The '70s saw the total subversion of even electoral democracy—to begin with under S.S. Ray in West Bengal and then, under his able guidance, in India itself. Rigging a verdict in West Bengal was, of course, different from declaration of Emergency at the Centre but the mode was similar.
In between a lot happened. There were positive things too but they were not allowed to turn either into philosophical goodness or even sophisticated statecraft. The Green Revolution freed India of dependence on the West for food; but the surpluses so created were hoarded, rotted or became the food of rodents. The victory in the Bangladesh war ended in Marwari businessmen moving in and quickly losing whatever goodwill the army had gained. Even the Pokharan explosion was muffled under the cries against corruption, first the Nav Nirman movement in Gujarat and then the inappropriately titled Total Revolution in Bihar which was to culminate in Laloo Yadav and Rabri Devi. It was a decade of missed opportunities, or of opportunities shamelessly privatised out of the public realm as democracy and republicanism were sentenced to slow deaths.

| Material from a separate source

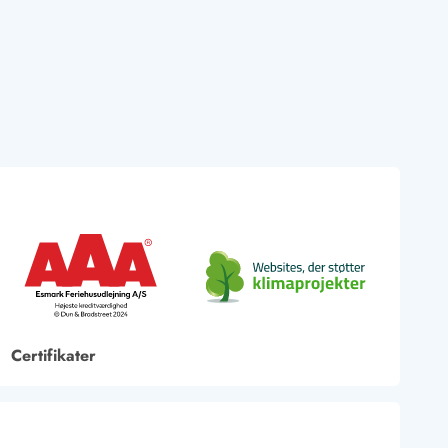
Certifikater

The Emergency of 1975 is now but a remote memory. The imprisoned leaders were released soon enough, some to become ministers, others successful lawyers arguing on behalf of the communal and the corrupt. The fact is that during that period iron entered the soul not only of Indira and her brat Sanjay but also of the teachers who had to falsify figures of those they had 'motivated' with the lure of transistor radios for vasectomy; of the petty bureaucrats who extracted obedience from a traditionally unruly populace; of those who gave in, thinking that discretion is the better part of valour and rationalising that it is better to live and fight another day.
Then came the decompression of the Janata regime, ineffectual, characterised by infighting—India reasserting itself! The ludicrous Raj Narain and Charan Singh, the weathercock George Fernandes, the ridiculous Morarji Desai, the too-clever-by-half Indira-Sanjay duo, the outdated H.N. Bahuguna and the sad figure of the once idealistic Jayaprakash Narayan, helplessly lying in bed—all are figures of an India preparing for brazen corruption, brutal assassination of a prime minister and an ex-prime minister, ethnic strife and political cynicism. The successful prepared to secede; the yuppies polished their boots to vote against India with their feet.
The world too had changed. Neil Armstrong's "small step for a man, giant step for mankind" was lunar melodrama. The Beatles were over, Bob Dylan and Joan Baez had tired voices. It was a strange world where Vietnam won the war but lost the peace; where the Great Proletarian Cultural Revolution led to the institutionalisation of market socialism; where the land of the free witnessed Watergate; where a superpower was willing itself to self-destruct. It was a strange world where globalism was expressing itself through the idiot box and morality was being readied to be martyred in the marketplace. That decade was one long twilight.
In India, the decade that started with a bewildered idealism ended with the cremation of the national purpose. The Gandhi centenary in '69 had seen horrendous communal conflagrations in Gujarat. Ten years later, the country was witnessing the phenomenon of "Harijan hunting". And the few who were still protesting had been firmly marginalised. The callousing of the national conscience was complete.